_WHAT THIS TASK INVOLVES_
Produce a faithful copy of every record below, without the pictures.

Start of TASK INPUT

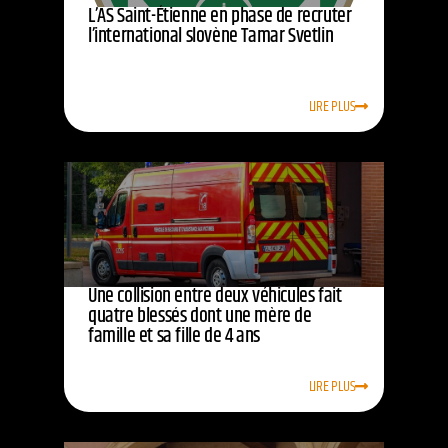
L’AS Saint-Étienne en phase de recruter
l’international slovène Tamar Svetlin
LIRE PLUS
Une collision entre deux véhicules fait
quatre blessés dont une mère de
famille et sa fille de 4 ans
LIRE PLUS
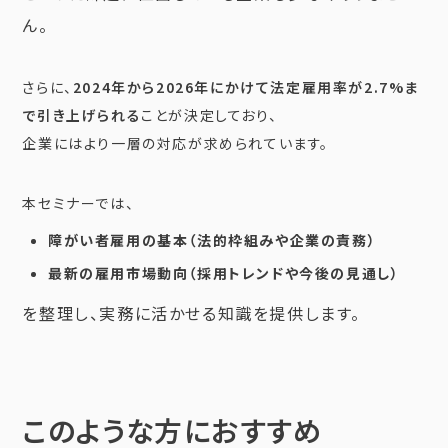
ん。
さらに、
2024年から2026年にかけて法定雇用率が2.7%ま
で引き上げられる
ことが決定しており、
企業にはより一層の対応が求められています。
本セミナーでは、
障がい者雇用の基本（法的枠組みや企業の責務）
最新の雇用市場動向（採用トレンドや今後の見通し）
を整理し、実務に活かせる知識を提供します。
このような方におすすめ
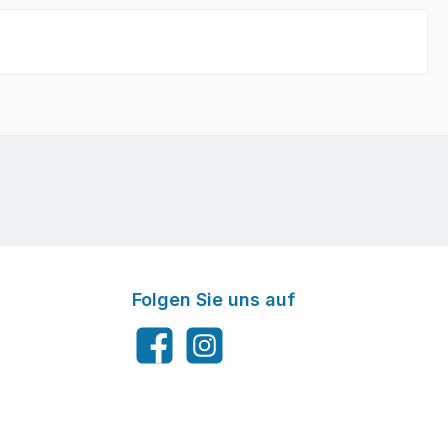
Folgen Sie uns auf
Facebook
Instagram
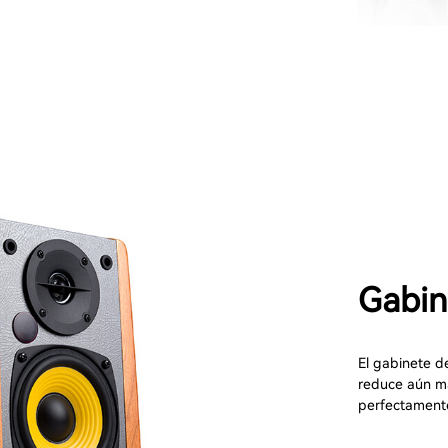
Gabin
El gabinete d
reduce aún má
perfectamente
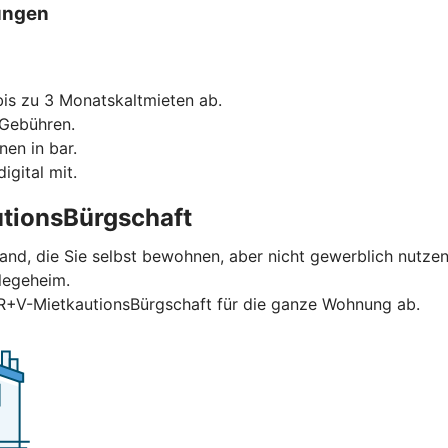
ungen
is zu 3 Monatskaltmieten ab.
 Gebühren.
nen in bar.
igital mit.
tionsBürgschaft
and, die Sie selbst bewohnen, aber nicht gewerblich nutzen
legeheim.
 R+V-MietkautionsBürgschaft für die ganze Wohnung ab.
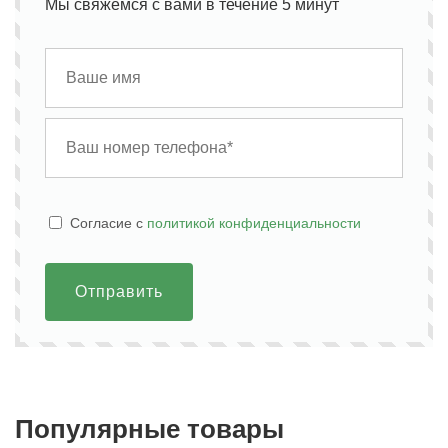
Мы свяжемся с вами в течение 5 минут
Cогласие с
политикой конфиденциальности
Отправить
Популярные товары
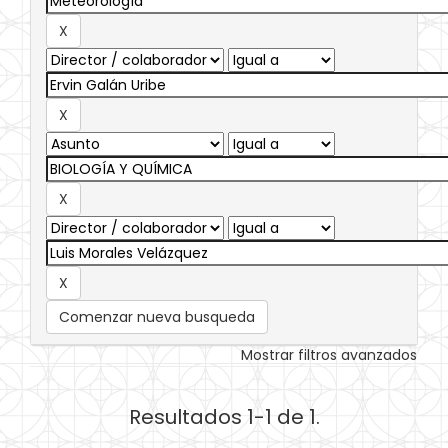
Comenzar nueva busqueda
Mostrar filtros avanzados
Resultados 1-1 de 1.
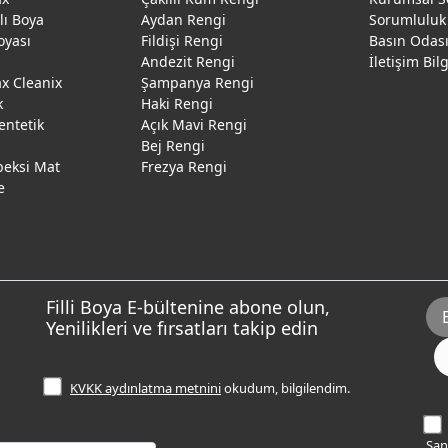
ğlı Boya
Aydan Rengi
Sorumluluk
oyası
Fildişi Rengi
Basın Odas
Andezit Rengi
İletişim Bil
 Cleanix
Şampanya Rengi
k
Haki Rengi
entetik
Açık Mavi Rengi
Bej Rengi
peksi Mat
Frezya Rengi
e
Filli Boya E-bültenine abone olun,
Yenilikleri ve fırsatları takip edin
KVKK aydınlatma metnini
okudum, bilgilendim.
Sana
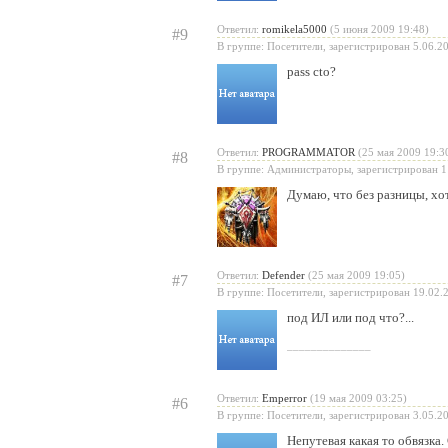
Ответил:
romikela5000
(5 июня 2009 19:48)
#9
В группе: Посетители, зарегистрирован 5.06.2
pass cto?
Ответил:
PROGRAMMATOR
(25 мая 2009 19:3
#8
В группе: Администраторы, зарегистрирован 1
Думаю, что без разницы, хо
Ответил:
Defender
(25 мая 2009 19:05)
#7
В группе: Посетители, зарегистрирован 19.02.
под ИЛ или под что?...
______________
Ответил:
Emperror
(19 мая 2009 03:25)
#6
В группе: Посетители, зарегистрирован 3.05.2
Непутевая какая то обвязка.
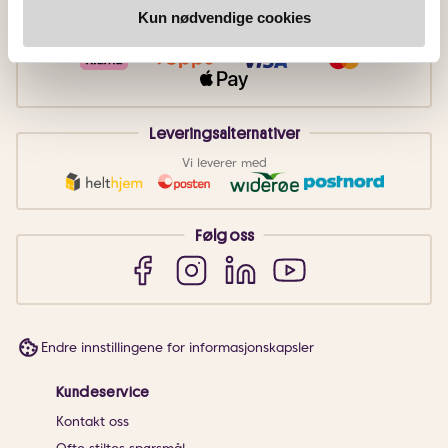
Betalingsmetoder
Kun nødvendige cookies
Faktura
Vipps
Kortbetaling
Leveringsalternativer
Vi leverer med
Følg oss
Endre innstillingene for informasjonskapsler
Kundeservice
Kontakt oss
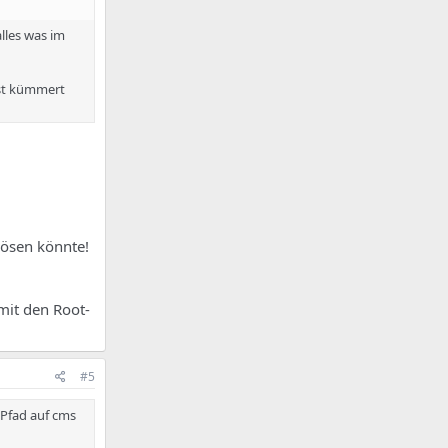
lles was im
est kümmert
lösen könnte!
mit den Root-
#5
-Pfad auf cms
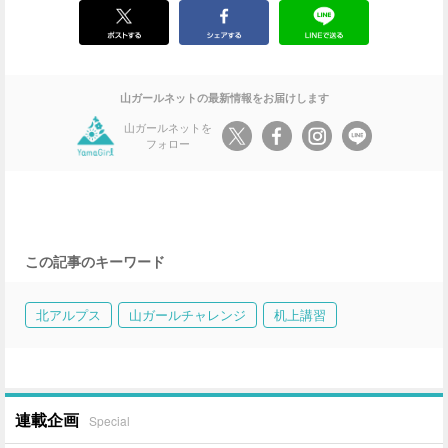
山ガールネットの最新情報をお届けします
山ガールネットを
フォロー
この記事のキーワード
北アルプス
山ガールチャレンジ
机上講習
連載企画
Special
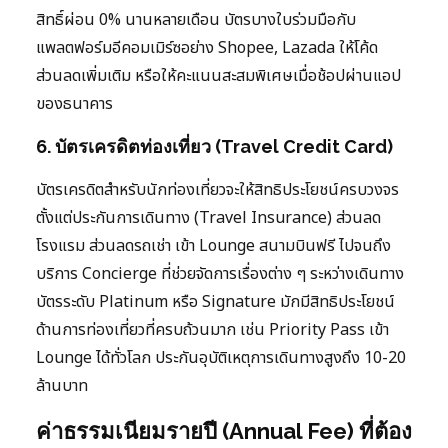
สิทธิ์ผ่อน 0% นานหลายเดือน บัตรบางใบร่วมมือกับ
แพลตฟอร์มอีคอมเมิร์ซอย่าง Shopee, Lazada ให้โค้ด
ส่วนลดเพิ่มเติม หรือให้คะแนนสะสมพิเศษเมื่อช้อปผ่านแอป
ของธนาคาร
6. บัตรเครดิตท่องเที่ยว (Travel Credit Card)
บัตรเครดิตสำหรับนักท่องเที่ยวจะให้สิทธิประโยชน์ครบวงจร
ตั้งแต่ประกันการเดินทาง (Travel Insurance) ส่วนลด
โรงแรม ส่วนลดรถเช่า เข้า Lounge สนามบินฟรี ไปจนถึง
บริการ Concierge ที่ช่วยจัดการเรื่องต่าง ๆ ระหว่างเดินทาง
บัตรระดับ Platinum หรือ Signature มักมีสิทธิประโยชน์
ด้านการท่องเที่ยวที่ครบถ้วนมาก เช่น Priority Pass เข้า
Lounge ได้ทั่วโลก ประกันอุบัติเหตุการเดินทางสูงถึง 10-20
ล้านบาท
ค่าธรรมเนียมรายปี (Annual Fee) ที่ต้อง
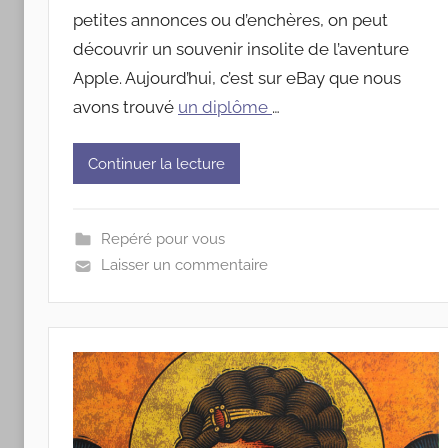
petites annonces ou d’enchères, on peut
découvrir un souvenir insolite de l’aventure
Apple. Aujourd’hui, c’est sur eBay que nous
avons trouvé
un diplôme
…
Continuer la lecture
Repéré pour vous
Laisser un commentaire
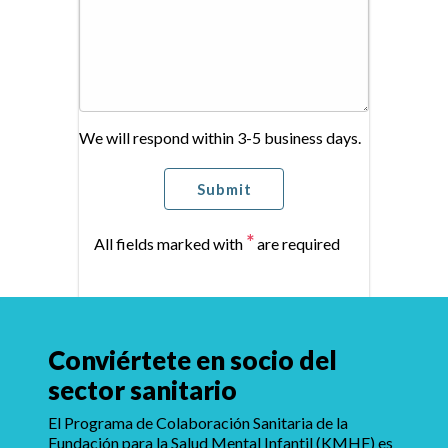
We will respond within 3-5 business days.
*
All fields marked with
are required
Conviértete en socio del
sector sanitario
El Programa de Colaboración Sanitaria de la
Fundación para la Salud Mental Infantil (KMHF) es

End of TASK INPUT

_RESPONSE_
L’AS Saint-Étienne en phase de recruter
l’international slovène Tamar Svetlin
LIRE PLUS
Une collision entre deux véhicules fait
quatre blessés dont une mère de
famille et sa fille de 4 ans
LIRE PLUS
ん。
さらに、
2024年から2026年にかけて法定雇用率が2.7%ま
で引き上げられる
ことが決定しており、
企業にはより一層の対応が求められています。
本セミナーでは、
障がい者雇用の基本（法的枠組みや企業の責務）
最新の雇用市場動向（採用トレンドや今後の見通し）
を整理し、実務に活かせる知識を提供します。
このような方におすすめ
Folgen Sie uns auf
Facebook
Instagram
Gabin
El gabinete d
reduce aún má
perfectamente
ungen
is zu 3 Monatskaltmieten ab.
 Gebühren.
nen in bar.
igital mit.
tionsBürgschaft
and, die Sie selbst bewohnen, aber nicht gewerblich nutzen
legeheim.
 R+V-MietkautionsBürgschaft für die ganze Wohnung ab.
Мы свяжемся с вами в течение 5 минут
Cогласие с
политикой конфиденциальности
Отправить
Популярные товары
Comenzar nueva busqueda
Mostrar filtros avanzados
Resultados 1-1 de 1.
ğlı Boya
Aydan Rengi
Sorumluluk
oyası
Fildişi Rengi
Basın Odas
Andezit Rengi
İletişim Bil
 Cleanix
Şampanya Rengi
k
Haki Rengi
entetik
Açık Mavi Rengi
Bej Rengi
peksi Mat
Frezya Rengi
e
Filli Boya E-bültenine abone olun,
Yenilikleri ve fırsatları takip edin
KVKK aydınlatma metnini
okudum, bilgilendim.
Sana
Ответил:
romikela5000
(5 июня 2009 19:48)
#9
В группе: Посетители, зарегистрирован 5.06.2
pass cto?
Ответил:
PROGRAMMATOR
(25 мая 2009 19:3
#8
В группе: Администраторы, зарегистрирован 1
Думаю, что без разницы, хо
Ответил:
Defender
(25 мая 2009 19:05)
#7
В группе: Посетители, зарегистрирован 19.02.
под ИЛ или под что?...
______________
Ответил:
Emperror
(19 мая 2009 03:25)
#6
В группе: Посетители, зарегистрирован 3.05.2
Непутевая какая то обвязка.
Betalingsmetoder
Kun nødvendige cookies
Faktura
Vipps
Kortbetaling
Leveringsalternativer
Vi leverer med
Følg oss
Endre innstillingene for informasjonskapsler
Kundeservice
Kontakt oss
lles was im
est kümmert
lösen könnte!
mit den Root-
#5
-Pfad auf cms
山ガールネットの最新情報をお届けします
山ガールネットを
フォロー
この記事のキーワード
北アルプス
山ガールチャレンジ
机上講習
連載企画
Special
สิทธิ์ผ่อน 0% นานหลายเดือน บัตรบางใบร่วมมือกับ
แพลตฟอร์มอีคอมเมิร์ซอย่าง Shopee, Lazada ให้โค้ด
ส่วนลดเพิ่มเติม หรือให้คะแนนสะสมพิเศษเมื่อช้อปผ่านแอป
ของธนาคาร
6. บัตรเครดิตท่องเที่ยว (Travel Credit Card)
บัตรเครดิตสำหรับนักท่องเที่ยวจะให้สิทธิประโยชน์ครบวงจร
ตั้งแต่ประกันการเดินทาง (Travel Insurance) ส่วนลด
โรงแรม ส่วนลดรถเช่า เข้า Lounge สนามบินฟรี ไปจนถึง
บริการ Concierge ที่ช่วยจัดการเรื่องต่าง ๆ ระหว่างเดินทาง
บัตรระดับ Platinum หรือ Signature มักมีสิทธิประโยชน์
ด้านการท่องเที่ยวที่ครบถ้วนมาก เช่น Priority Pass เข้า
Lounge ได้ทั่วโลก ประกันอุบัติเหตุการเดินทางสูงถึง 10-20
ล้านบาท
ค่าธรรมเนียมรายปี (Annual Fee) ที่ต้อง
petites annonces ou d’enchères, on peut
découvrir un souvenir insolite de l’aventure
Apple. Aujourd’hui, c’est sur eBay que nous
avons trouvé
un diplôme
…
Continuer la lecture
Repéré pour vous
Laisser un commentaire
We will respond within 3-5 business days.
*
All fields marked with
are required
Conviértete en socio del
sector sanitario
El Programa de Colaboración Sanitaria de la
Fundación para la Salud Mental Infantil (KMHF) es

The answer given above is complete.